Whenever a line of the entries below holds the string "Elizabeth", copy that line and return it.
<<<<
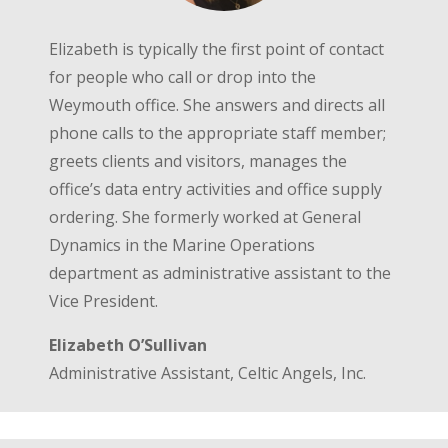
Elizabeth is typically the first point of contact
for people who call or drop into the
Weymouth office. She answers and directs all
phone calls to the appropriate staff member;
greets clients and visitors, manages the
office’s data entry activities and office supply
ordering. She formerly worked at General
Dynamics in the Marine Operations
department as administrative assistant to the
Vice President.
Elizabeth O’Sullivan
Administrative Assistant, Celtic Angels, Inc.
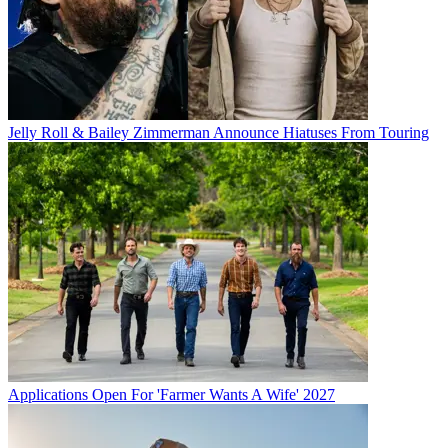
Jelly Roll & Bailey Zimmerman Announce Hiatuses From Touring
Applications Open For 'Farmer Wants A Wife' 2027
>>>>
Written answer:
Elizabeth is typically the first point of contact
Elizabeth O’Sullivan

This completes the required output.